What the task requires: All records must be quoted exactly. Omit the pictures.
*** Opening Data to use ***
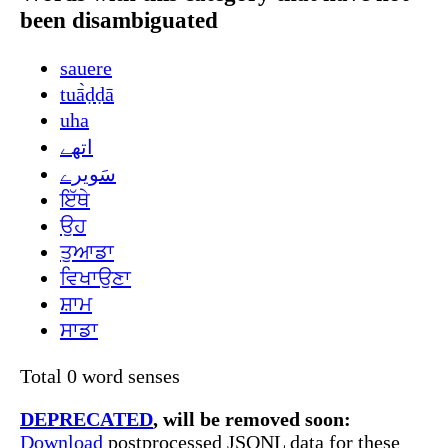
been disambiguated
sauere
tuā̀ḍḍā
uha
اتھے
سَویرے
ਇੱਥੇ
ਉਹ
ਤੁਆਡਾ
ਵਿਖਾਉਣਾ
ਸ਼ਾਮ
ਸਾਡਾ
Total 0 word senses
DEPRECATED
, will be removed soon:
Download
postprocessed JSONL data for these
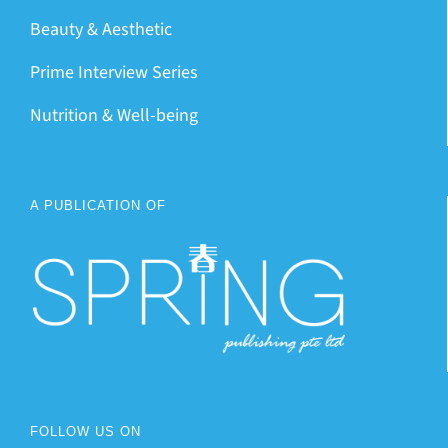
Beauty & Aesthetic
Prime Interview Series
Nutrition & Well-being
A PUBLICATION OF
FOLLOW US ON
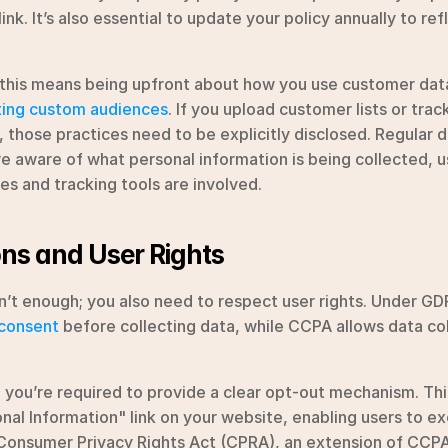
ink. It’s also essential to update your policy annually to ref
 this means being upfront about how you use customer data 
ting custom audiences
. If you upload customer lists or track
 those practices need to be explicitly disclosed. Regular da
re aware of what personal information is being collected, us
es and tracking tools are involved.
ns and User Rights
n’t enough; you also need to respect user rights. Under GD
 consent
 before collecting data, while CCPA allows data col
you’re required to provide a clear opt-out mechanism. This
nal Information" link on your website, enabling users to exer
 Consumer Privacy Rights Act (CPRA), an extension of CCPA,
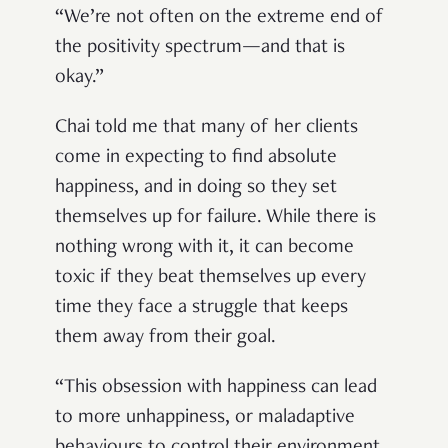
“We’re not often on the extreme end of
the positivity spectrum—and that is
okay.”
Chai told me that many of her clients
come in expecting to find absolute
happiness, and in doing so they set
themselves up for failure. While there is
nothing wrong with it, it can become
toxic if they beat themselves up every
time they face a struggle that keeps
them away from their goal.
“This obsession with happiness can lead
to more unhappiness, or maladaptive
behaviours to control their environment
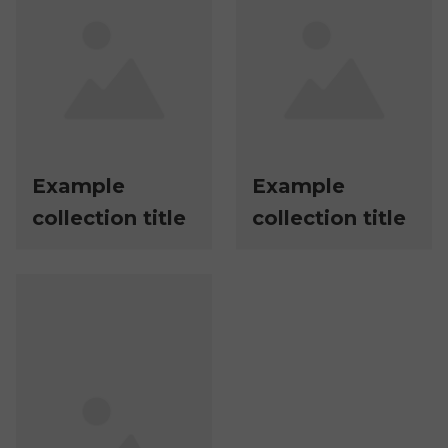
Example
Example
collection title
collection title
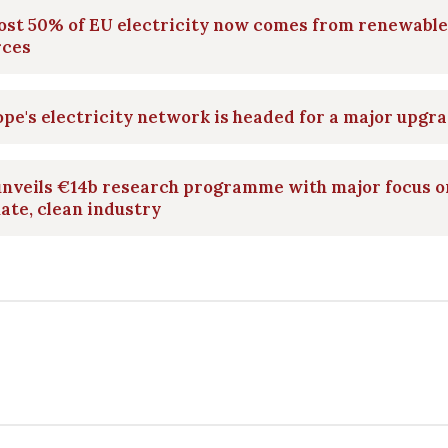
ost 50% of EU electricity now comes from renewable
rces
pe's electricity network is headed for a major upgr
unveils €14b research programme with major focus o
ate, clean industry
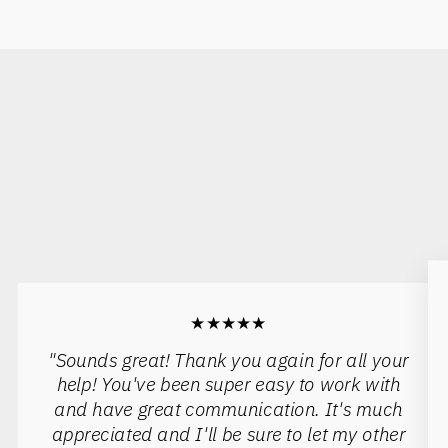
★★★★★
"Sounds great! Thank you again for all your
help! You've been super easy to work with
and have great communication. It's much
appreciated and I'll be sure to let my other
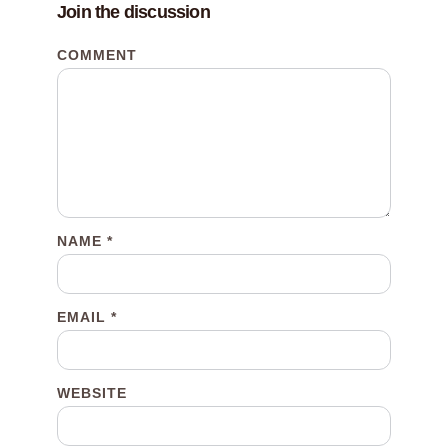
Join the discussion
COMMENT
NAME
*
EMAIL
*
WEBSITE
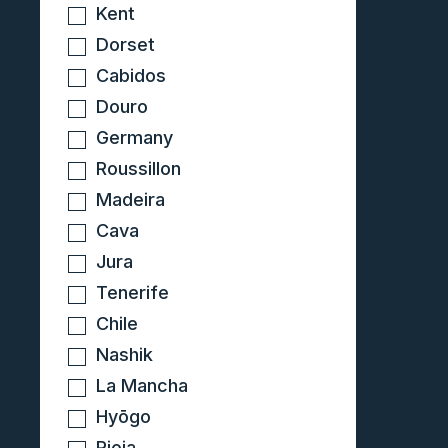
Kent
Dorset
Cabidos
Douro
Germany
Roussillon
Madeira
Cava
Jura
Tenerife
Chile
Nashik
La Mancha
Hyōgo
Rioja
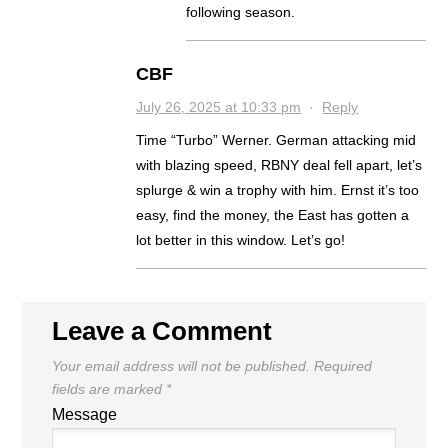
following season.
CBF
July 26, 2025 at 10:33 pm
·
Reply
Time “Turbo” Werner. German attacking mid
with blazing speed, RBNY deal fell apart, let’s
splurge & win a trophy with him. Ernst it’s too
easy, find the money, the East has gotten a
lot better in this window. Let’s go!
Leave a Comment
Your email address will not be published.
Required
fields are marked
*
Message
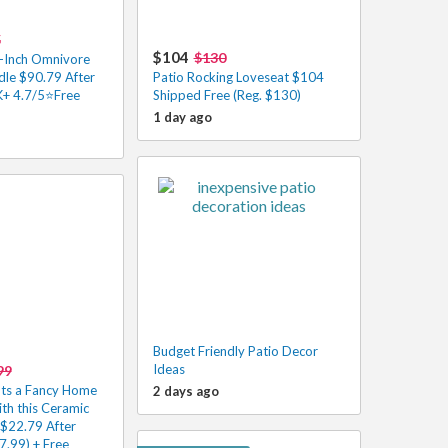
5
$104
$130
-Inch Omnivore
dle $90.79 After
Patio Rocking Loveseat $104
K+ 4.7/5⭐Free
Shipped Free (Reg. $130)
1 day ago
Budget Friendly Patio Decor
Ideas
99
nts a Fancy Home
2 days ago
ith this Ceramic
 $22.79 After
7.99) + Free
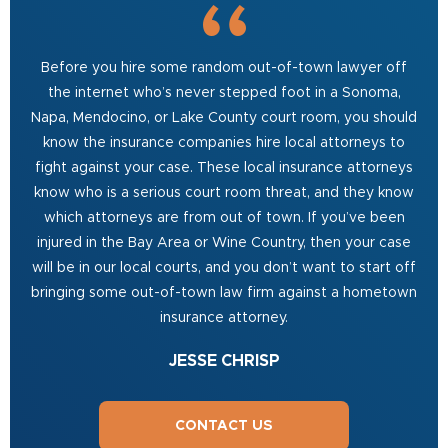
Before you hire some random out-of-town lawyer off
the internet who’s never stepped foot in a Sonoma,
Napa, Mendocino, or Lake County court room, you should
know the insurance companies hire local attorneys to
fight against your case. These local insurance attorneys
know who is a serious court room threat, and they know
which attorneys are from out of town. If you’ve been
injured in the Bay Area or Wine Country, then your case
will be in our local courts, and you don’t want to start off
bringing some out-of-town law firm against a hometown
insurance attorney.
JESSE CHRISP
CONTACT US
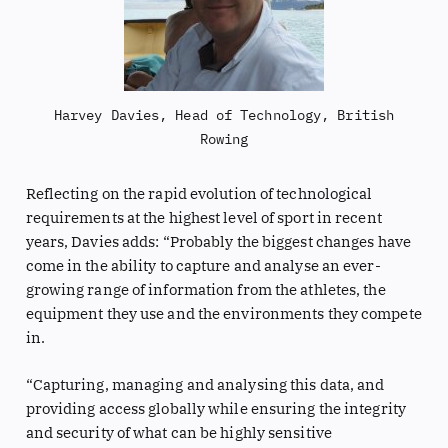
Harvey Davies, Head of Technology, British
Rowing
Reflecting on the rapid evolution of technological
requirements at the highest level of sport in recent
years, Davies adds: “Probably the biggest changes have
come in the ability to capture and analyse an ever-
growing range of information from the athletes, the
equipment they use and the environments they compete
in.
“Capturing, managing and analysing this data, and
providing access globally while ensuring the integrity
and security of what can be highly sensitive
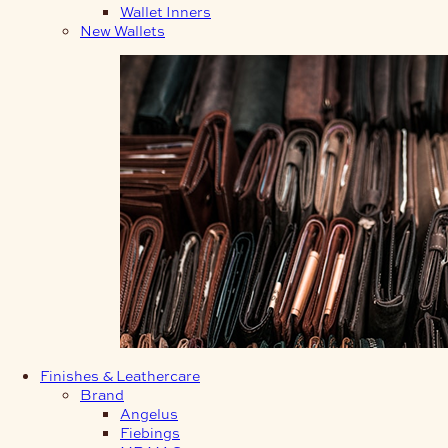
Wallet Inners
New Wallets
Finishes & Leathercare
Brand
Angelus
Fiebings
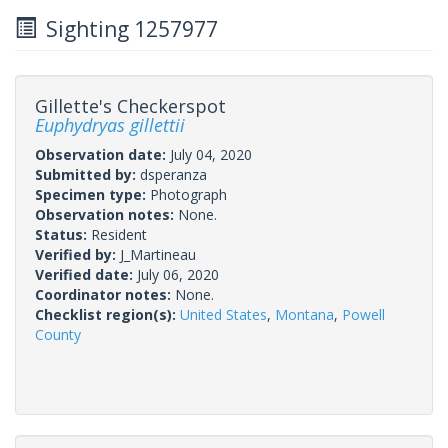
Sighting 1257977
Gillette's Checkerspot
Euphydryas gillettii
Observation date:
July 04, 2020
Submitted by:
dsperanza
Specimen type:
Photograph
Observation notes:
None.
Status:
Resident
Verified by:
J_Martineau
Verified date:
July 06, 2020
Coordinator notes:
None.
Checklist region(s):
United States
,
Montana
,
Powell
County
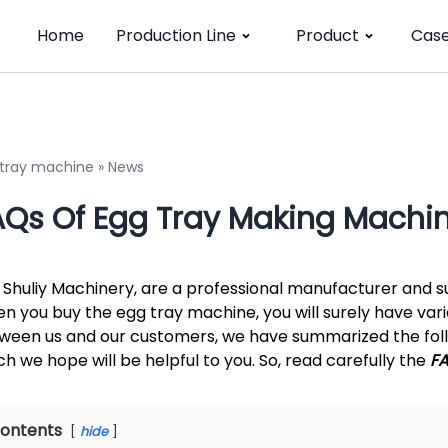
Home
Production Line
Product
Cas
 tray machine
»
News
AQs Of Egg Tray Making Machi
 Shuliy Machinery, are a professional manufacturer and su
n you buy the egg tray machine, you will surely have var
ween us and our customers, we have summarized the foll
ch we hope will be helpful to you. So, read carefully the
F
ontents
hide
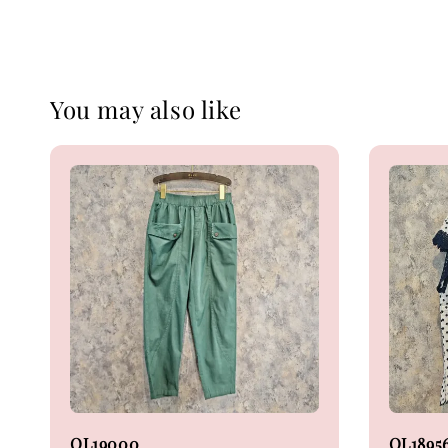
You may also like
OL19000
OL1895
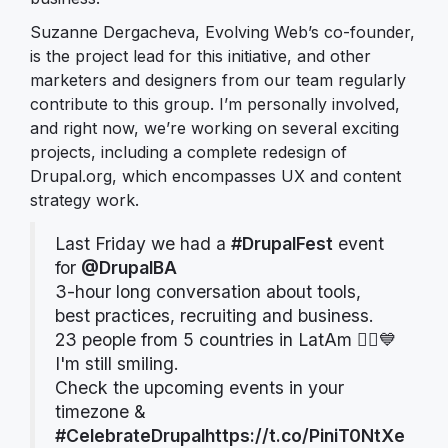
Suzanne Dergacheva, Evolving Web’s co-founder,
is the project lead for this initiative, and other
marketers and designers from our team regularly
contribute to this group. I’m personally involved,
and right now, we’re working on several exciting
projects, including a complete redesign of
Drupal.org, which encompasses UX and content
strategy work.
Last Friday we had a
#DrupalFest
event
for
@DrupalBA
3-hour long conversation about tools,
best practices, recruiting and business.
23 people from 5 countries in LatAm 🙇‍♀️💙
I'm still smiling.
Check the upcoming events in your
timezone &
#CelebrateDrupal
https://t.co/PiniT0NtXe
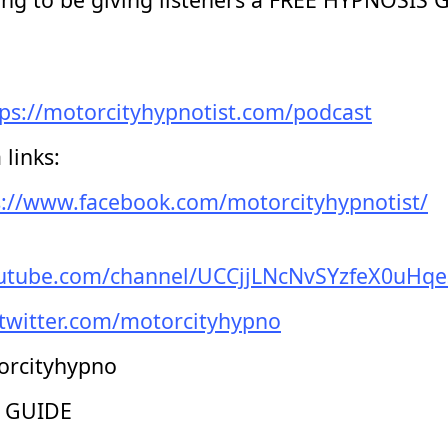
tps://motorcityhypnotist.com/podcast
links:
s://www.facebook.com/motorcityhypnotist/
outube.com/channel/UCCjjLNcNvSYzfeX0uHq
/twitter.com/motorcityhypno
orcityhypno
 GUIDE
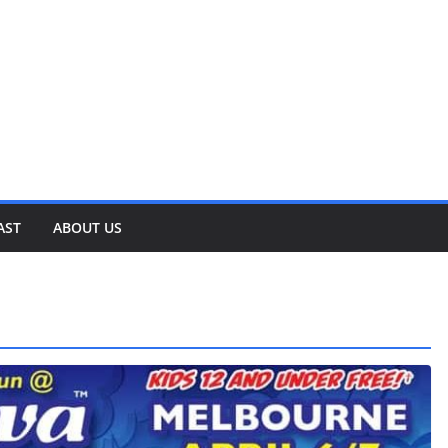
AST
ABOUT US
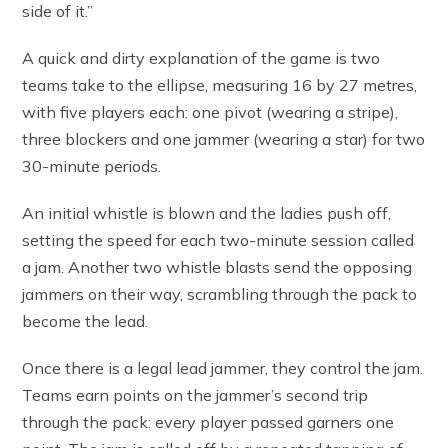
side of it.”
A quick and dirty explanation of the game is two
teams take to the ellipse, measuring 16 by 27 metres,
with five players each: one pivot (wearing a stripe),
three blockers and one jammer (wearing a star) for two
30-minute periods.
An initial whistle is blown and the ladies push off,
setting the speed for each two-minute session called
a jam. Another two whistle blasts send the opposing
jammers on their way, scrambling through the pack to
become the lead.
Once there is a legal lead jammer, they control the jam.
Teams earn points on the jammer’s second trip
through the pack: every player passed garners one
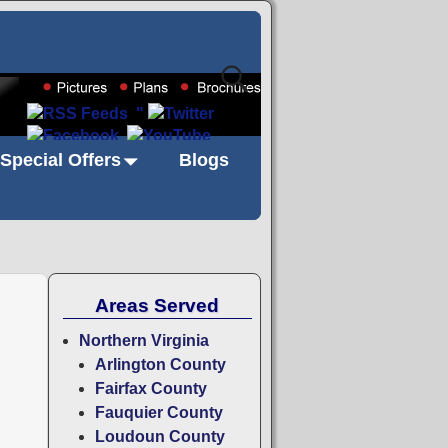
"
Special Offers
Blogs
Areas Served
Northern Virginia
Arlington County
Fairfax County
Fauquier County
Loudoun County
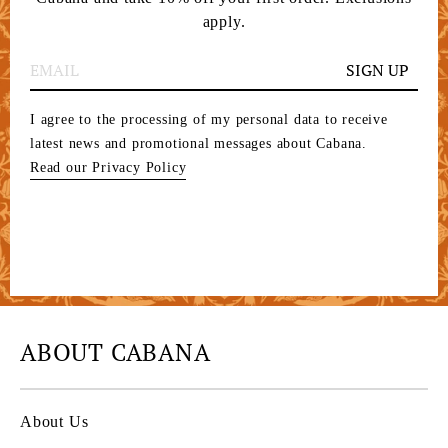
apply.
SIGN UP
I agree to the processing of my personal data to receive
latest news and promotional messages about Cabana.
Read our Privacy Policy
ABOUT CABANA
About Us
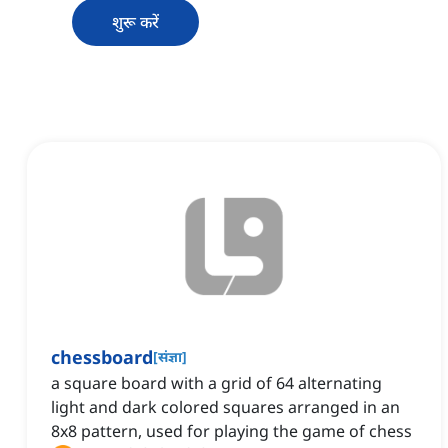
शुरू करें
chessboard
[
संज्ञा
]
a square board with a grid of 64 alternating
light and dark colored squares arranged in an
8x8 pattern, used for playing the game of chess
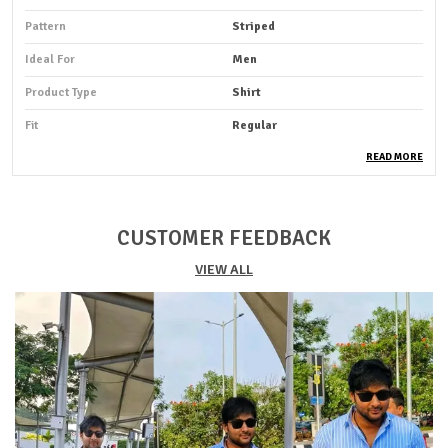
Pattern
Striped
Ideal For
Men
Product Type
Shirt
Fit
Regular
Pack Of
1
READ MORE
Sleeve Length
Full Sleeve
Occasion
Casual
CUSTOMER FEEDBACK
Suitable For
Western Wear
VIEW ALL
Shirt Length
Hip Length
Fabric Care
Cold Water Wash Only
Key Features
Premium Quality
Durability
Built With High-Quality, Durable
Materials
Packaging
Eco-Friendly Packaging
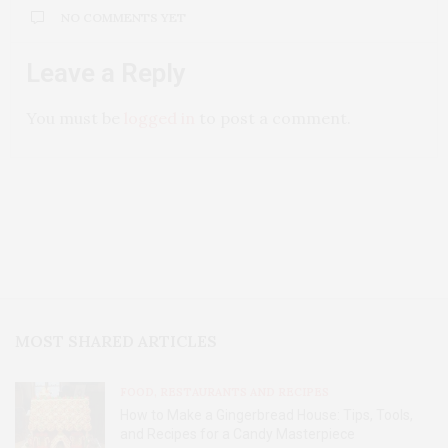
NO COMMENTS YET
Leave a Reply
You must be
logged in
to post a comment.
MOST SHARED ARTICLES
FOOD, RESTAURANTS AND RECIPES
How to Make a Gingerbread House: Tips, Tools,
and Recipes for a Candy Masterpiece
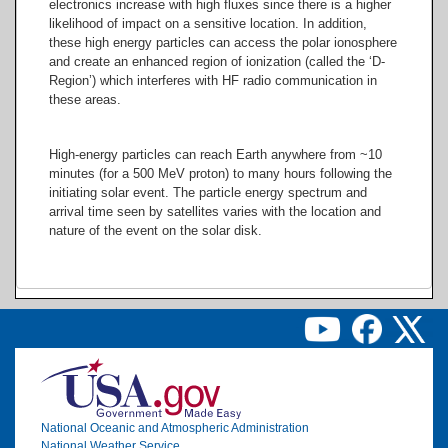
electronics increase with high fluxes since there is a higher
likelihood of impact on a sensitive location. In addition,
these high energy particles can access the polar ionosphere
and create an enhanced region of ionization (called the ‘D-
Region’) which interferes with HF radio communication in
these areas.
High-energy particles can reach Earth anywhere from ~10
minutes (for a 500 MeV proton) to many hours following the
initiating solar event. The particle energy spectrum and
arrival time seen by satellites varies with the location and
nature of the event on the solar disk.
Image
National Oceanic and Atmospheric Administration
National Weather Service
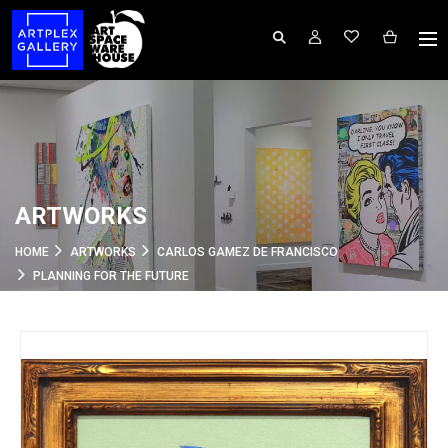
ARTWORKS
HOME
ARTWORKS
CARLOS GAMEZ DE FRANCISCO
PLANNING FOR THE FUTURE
*** Closing Data to use ***
Output below:
been disambiguated
sauere
tuā̀ḍḍā
uha
اتھے
سَویرے
ਇੱਥੇ
ਉਹ
ਤੁਆਡਾ
ਵਿਖਾਉਣਾ
ਸ਼ਾਮ
ਸਾਡਾ
Total 0 word senses
DEPRECATED
, will be removed soon:
Download
postprocessed JSONL data for these
Beauty & Aesthetic
Prime Interview Series
Nutrition & Well-being
A PUBLICATION OF
FOLLOW US ON
ink. It’s also essential to update your policy annually to ref
 this means being upfront about how you use customer data 
ting custom audiences
. If you upload customer lists or track
 those practices need to be explicitly disclosed. Regular da
re aware of what personal information is being collected, us
es and tracking tools are involved.
ns and User Rights
n’t enough; you also need to respect user rights. Under GD
 consent
 before collecting data, while CCPA allows data col
you’re required to provide a clear opt-out mechanism. This
nal Information" link on your website, enabling users to exer
 Consumer Privacy Rights Act (CPRA), an extension of CCPA,
“We’re not often on the extreme end of
the positivity spectrum—and that is
okay.”
Chai told me that many of her clients
come in expecting to find absolute
happiness, and in doing so they set
themselves up for failure. While there is
nothing wrong with it, it can become
toxic if they beat themselves up every
time they face a struggle that keeps
them away from their goal.
“This obsession with happiness can lead
to more unhappiness, or maladaptive
behaviours to control their environment
Example
Example
collection title
collection title
ost 50% of EU electricity now comes from renewable
rces
pe's electricity network is headed for a major upgr
unveils €14b research programme with major focus o
ate, clean industry
★★★★★
"Sounds great! Thank you again for all your
help! You've been super easy to work with
and have great communication. It's much
appreciated and I'll be sure to let my other
Join the discussion
COMMENT
NAME
*
EMAIL
*
WEBSITE
Kent
Dorset
Cabidos
Douro
Germany
Roussillon
Madeira
Cava
Jura
Tenerife
Chile
Nashik
La Mancha
Hyōgo
Rioja
following season.
CBF
July 26, 2025 at 10:33 pm
·
Reply
Time “Turbo” Werner. German attacking mid
with blazing speed, RBNY deal fell apart, let’s
splurge & win a trophy with him. Ernst it’s too
easy, find the money, the East has gotten a
lot better in this window. Let’s go!
Leave a Comment
Your email address will not be published.
Required
fields are marked
*
Message
5
$104
$130
-Inch Omnivore
dle $90.79 After
Patio Rocking Loveseat $104
K+ 4.7/5⭐Free
Shipped Free (Reg. $130)
1 day ago
Budget Friendly Patio Decor
Ideas
99
nts a Fancy Home
2 days ago
ith this Ceramic
 $22.79 After
7.99) + Free
Before you hire some random out-of-town lawyer off
the internet who’s never stepped foot in a Sonoma,
Napa, Mendocino, or Lake County court room, you should
know the insurance companies hire local attorneys to
fight against your case. These local insurance attorneys
know who is a serious court room threat, and they know
which attorneys are from out of town. If you’ve been
injured in the Bay Area or Wine Country, then your case
will be in our local courts, and you don’t want to start off
bringing some out-of-town law firm against a hometown
insurance attorney.
JESSE CHRISP
CONTACT US
Harvey Davies, Head of Technology, British
Rowing
Reflecting on the rapid evolution of technological
requirements at the highest level of sport in recent
years, Davies adds: “Probably the biggest changes have
come in the ability to capture and analyse an ever-
growing range of information from the athletes, the
equipment they use and the environments they compete
in.
“Capturing, managing and analysing this data, and
providing access globally while ensuring the integrity
and security of what can be highly sensitive
Wallet Inners
New Wallets
Finishes & Leathercare
Brand
Angelus
Fiebings
Sighting 1257977
Gillette's Checkerspot
Euphydryas gillettii
Observation date:
July 04, 2020
Submitted by:
dsperanza
Specimen type:
Photograph
Observation notes:
None.
Status:
Resident
Verified by:
J_Martineau
Verified date:
July 06, 2020
Coordinator notes:
None.
Checklist region(s):
United States
,
Montana
,
Powell
County
Home
Production Line
Product
Cas
 tray machine
»
News
AQs Of Egg Tray Making Machi
 Shuliy Machinery, are a professional manufacturer and su
n you buy the egg tray machine, you will surely have var
ween us and our customers, we have summarized the foll
ch we hope will be helpful to you. So, read carefully the
F
ontents
hide
You may also like
OL19000
OL1895
Suzanne Dergacheva, Evolving Web’s co-founder,
is the project lead for this initiative, and other
marketers and designers from our team regularly
contribute to this group. I’m personally involved,
and right now, we’re working on several exciting
projects, including a complete redesign of
Drupal.org, which encompasses UX and content
strategy work.
Last Friday we had a
#DrupalFest
event
for
@DrupalBA
3-hour long conversation about tools,
best practices, recruiting and business.
23 people from 5 countries in LatAm 🙇‍♀️💙
I'm still smiling.
Check the upcoming events in your
timezone &
#CelebrateDrupal
https://t.co/PiniT0NtXe
tps://motorcityhypnotist.com/podcast
links:
s://www.facebook.com/motorcityhypnotist/
outube.com/channel/UCCjjLNcNvSYzfeX0uHq
/twitter.com/motorcityhypno
orcityhypno
 GUIDE
AST
ABOUT US
side of it.”
A quick and dirty explanation of the game is two
teams take to the ellipse, measuring 16 by 27 metres,
with five players each: one pivot (wearing a stripe),
three blockers and one jammer (wearing a star) for two
30-minute periods.
An initial whistle is blown and the ladies push off,
setting the speed for each two-minute session called
a jam. Another two whistle blasts send the opposing
jammers on their way, scrambling through the pack to
become the lead.
Once there is a legal lead jammer, they control the jam.
Teams earn points on the jammer’s second trip
through the pack: every player passed garners one
"
Special Offers
Blogs
Areas Served
Northern Virginia
Arlington County
Fairfax County
Fauquier County
Loudoun County
apply.
SIGN UP
I agree to the processing of my personal data to receive
latest news and promotional messages about Cabana.
Read our Privacy Policy
ABOUT CABANA
About Us
शुरू करें
chessboard
[
संज्ञा
]
a square board with a grid of 64 alternating
light and dark colored squares arranged in an
8x8 pattern, used for playing the game of chess
Pattern
Striped
Ideal For
Men
Product Type
Shirt
Fit
Regular
Pack Of
1
READ MORE
Sleeve Length
Full Sleeve
Occasion
Casual
CUSTOMER FEEDBACK
Suitable For
Western Wear
VIEW ALL
Shirt Length
Hip Length
Fabric Care
Cold Water Wash Only
Key Features
Premium Quality
Durability
Built With High-Quality, Durable
Materials
Packaging
Eco-Friendly Packaging
NO COMMENTS YET
Leave a Reply
You must be
logged in
to post a comment.
MOST SHARED ARTICLES
FOOD, RESTAURANTS AND RECIPES
How to Make a Gingerbread House: Tips, Tools,
and Recipes for a Candy Masterpiece
electronics increase with high fluxes since there is a higher
likelihood of impact on a sensitive location. In addition,
these high energy particles can access the polar ionosphere
and create an enhanced region of ionization (called the ‘D-
Region’) which interferes with HF radio communication in
these areas.
High-energy particles can reach Earth anywhere from ~10
minutes (for a 500 MeV proton) to many hours following the
initiating solar event. The particle energy spectrum and
arrival time seen by satellites varies with the location and
nature of the event on the solar disk.
Image
National Oceanic and Atmospheric Administration
National Weather Service
ARTWORKS
HOME
ARTWORKS
CARLOS GAMEZ DE FRANCISCO
PLANNING FOR THE FUTURE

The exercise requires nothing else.